The holiday season is upon us, and the new year is not far behind. This time of year, the media inevitably bring up the matter of new year’s resolutions, so why should PSP be any different?

I’m not a plastic surgeon, but if I were, I would make these resolutions for 2006:

My procedures: Am I keeping up to date on new procedures? Am I reading the clinical literature, attending conferences, and discussing them with my colleagues? Or am I drawing water from the same old well, charging patients ever higher fees for outmoded services? I hereby resolve to make sure that I provide the best available surgical outcomes to my patients in 2006.

My staff: Are the people who work in my practice the right people in terms of background, preparation, job performance, and character? Are they well-trained? Do I give them all the tools they need to do their jobs? Do I compensate them fairly and treat them respectfully? I hereby resolve that I will have the best-performing and best-treated staff possible in 2006.

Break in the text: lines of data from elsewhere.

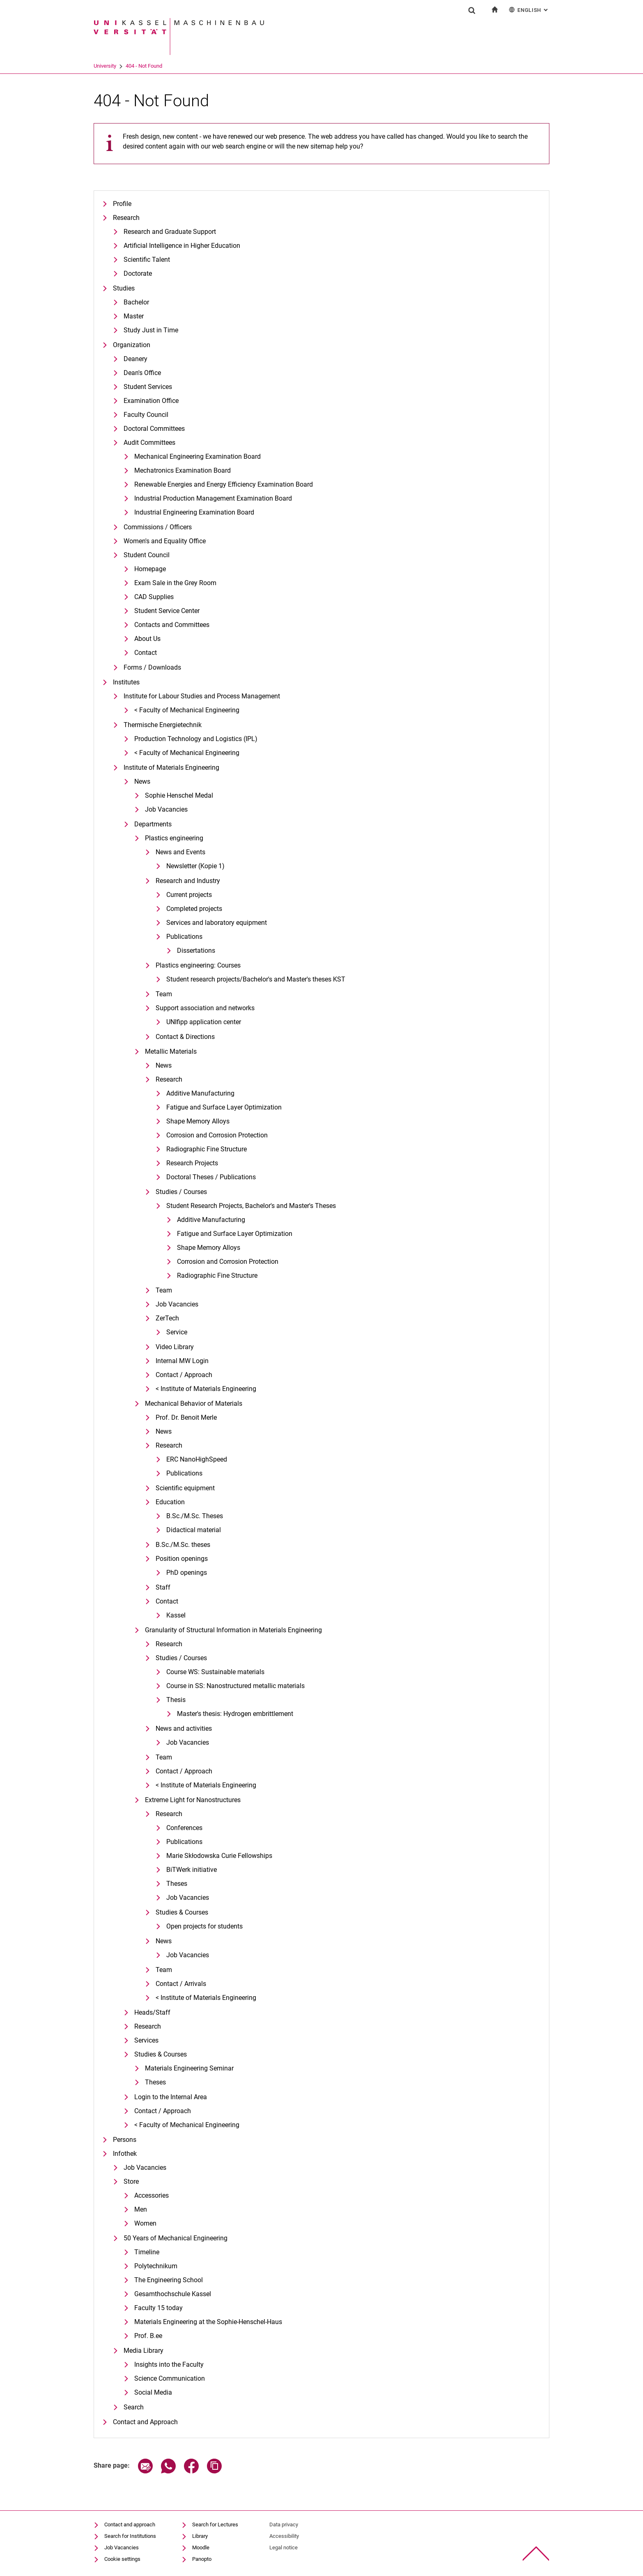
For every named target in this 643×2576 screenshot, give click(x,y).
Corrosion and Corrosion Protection (217, 1135)
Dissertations (196, 950)
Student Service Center (167, 611)
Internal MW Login (182, 1361)
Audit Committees (149, 442)
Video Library (175, 1347)
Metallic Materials (171, 1051)
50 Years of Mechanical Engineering (175, 2238)
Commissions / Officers (158, 527)
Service (176, 1332)
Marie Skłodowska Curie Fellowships (219, 1856)
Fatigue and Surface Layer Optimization (224, 1107)
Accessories (151, 2195)
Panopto (201, 2559)
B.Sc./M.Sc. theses (183, 1545)
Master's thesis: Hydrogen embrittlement (235, 1714)
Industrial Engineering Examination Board (194, 512)
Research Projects (192, 1163)
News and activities (184, 1728)
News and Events (180, 852)
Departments (153, 824)
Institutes (126, 682)
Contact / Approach (184, 1375)
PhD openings (186, 1572)
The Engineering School (168, 2280)
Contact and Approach (145, 2422)
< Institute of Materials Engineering (206, 1389)
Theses (176, 1883)
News (142, 781)
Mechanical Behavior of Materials (193, 1403)
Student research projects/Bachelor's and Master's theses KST (255, 979)
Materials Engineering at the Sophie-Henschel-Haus (208, 2322)
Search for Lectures (215, 2524)
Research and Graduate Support (170, 232)
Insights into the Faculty (169, 2364)
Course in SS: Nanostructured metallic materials (235, 1686)
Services (146, 2040)
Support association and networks (205, 1008)
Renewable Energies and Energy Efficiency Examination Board (223, 484)
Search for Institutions (130, 2536)
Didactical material (193, 1530)
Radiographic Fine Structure (206, 1149)
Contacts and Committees (171, 625)
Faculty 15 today (158, 2308)
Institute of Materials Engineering (171, 767)
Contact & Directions (185, 1037)
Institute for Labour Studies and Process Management (202, 696)
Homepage (150, 569)
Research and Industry (188, 881)
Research (126, 218)
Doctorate (138, 273)
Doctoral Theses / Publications (211, 1177)
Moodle (200, 2547)
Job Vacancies (166, 809)
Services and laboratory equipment (216, 923)
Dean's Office (142, 373)
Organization (131, 345)
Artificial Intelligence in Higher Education (182, 245)
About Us (147, 639)
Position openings (182, 1559)
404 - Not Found (144, 66)
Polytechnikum (155, 2266)
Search (134, 2407)
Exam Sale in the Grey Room (175, 583)
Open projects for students (204, 1926)
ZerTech (167, 1318)
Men (140, 2209)
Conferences (184, 1828)
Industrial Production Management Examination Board (213, 498)
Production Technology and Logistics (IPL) (195, 739)
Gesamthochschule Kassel (172, 2294)
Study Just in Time (151, 330)
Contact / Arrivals (181, 1984)
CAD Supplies (154, 597)
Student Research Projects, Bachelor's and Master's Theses (251, 1206)
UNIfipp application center (203, 1022)
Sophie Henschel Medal (179, 795)
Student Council (147, 555)
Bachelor (136, 302)
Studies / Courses (181, 1192)
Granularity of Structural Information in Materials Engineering (233, 1630)
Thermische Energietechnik (163, 725)
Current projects (189, 895)
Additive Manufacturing (200, 1093)
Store (131, 2181)
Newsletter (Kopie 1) (195, 866)
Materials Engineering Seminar (189, 2068)
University (105, 66)
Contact (145, 653)
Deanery (135, 359)
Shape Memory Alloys (198, 1121)
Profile (122, 204)
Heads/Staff (152, 2012)
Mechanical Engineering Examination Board (197, 456)
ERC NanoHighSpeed (196, 1459)
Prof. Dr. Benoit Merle (186, 1417)
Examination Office (151, 401)
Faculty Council (146, 415)
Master (134, 316)
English (529, 9)
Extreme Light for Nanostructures (193, 1800)
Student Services (148, 387)
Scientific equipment (185, 1488)
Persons (124, 2140)
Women (145, 2223)
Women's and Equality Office (165, 541)
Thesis (176, 1700)
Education (170, 1502)
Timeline (146, 2252)
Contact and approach (129, 2524)
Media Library (143, 2350)
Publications (184, 936)
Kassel (176, 1615)
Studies (124, 288)
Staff (163, 1587)
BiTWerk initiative (191, 1870)
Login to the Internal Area (170, 2097)
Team (164, 994)
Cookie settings (122, 2559)
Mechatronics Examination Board (182, 470)
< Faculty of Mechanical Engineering (186, 710)
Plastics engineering (174, 838)
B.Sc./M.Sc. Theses (194, 1516)
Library (200, 2536)
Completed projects (194, 909)
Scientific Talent (147, 259)
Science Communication (169, 2378)
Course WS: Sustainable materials (215, 1672)
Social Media (153, 2392)
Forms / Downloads (152, 667)
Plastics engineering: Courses (198, 965)
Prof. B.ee (148, 2336)
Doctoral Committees (154, 428)
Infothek (125, 2153)
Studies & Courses (182, 1912)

My facility: My patients, my staff, and even I are strongly affected by the environment that I provide. Is the building that I own or the space that I lease a first-class facility? Is it clean and in good repair? Is it beautiful or charming, depending on the character of my practice? Do people like being there? I hereby resolve for 2006 to ensure that my facility is not only in top-notch condition, but provides an atmosphere that represents the character of my practice.

My patients: A plastic surgery practice is nothing without a constant stream of patients, so I must continue to attract new ones and hold on to my existing ones. How do I come across to prospective patients during consultations? Is the conversation all about me or all about them? When patients choose me as their plastic surgeon, how are they treated during the preoperative visits, the surgery itself, and the postoperative visits? Do I take them for granted, or do I treat them as valued customers? What are my staff’s attitudes and behavior toward them? I hereby resolve to redouble my efforts to give my patients the best care possible in 2006.

My business practices: Plastic surgery is an art and a science, but it’s also a business. Is my practice being run as well as possible? Are my staff and I constantly on the lookout for ways to make things operate more smoothly and efficiently? Are we seeking creative quality of service to improve the bottom line to our mutual benefit without eroding the benefits we provide to our patients? Are our financial maneuvers above legal and ethical reproach? I resolve that my business practices in 2006 will benefit my patients, my staff, and myself without compromising our integrity.

My community: I am fortunate to have the opportunity to enjoy a successful career and to help others improve their lives. Not everyone is so prosperous, and I have a responsibility to share my prosperity with my community—whether I define that as my city, town, or neighborhood; my place of worship; or even faraway countries where people need aid. I have the power to help others, both by monetary donation and by using my talent, knowledge, and skill to literally put people back together. I resolve that I will expand my generosity financially and with pro bono services in 2006.

That’s a lot to chew on along with your holiday popcorn balls. I suspect that the vast majority of plastic surgeons don’t have far to go to fulfill these resolutions. But it’s a good idea to take inventory once per year—at least—to make sure that you and your practice are operating at the very highest level.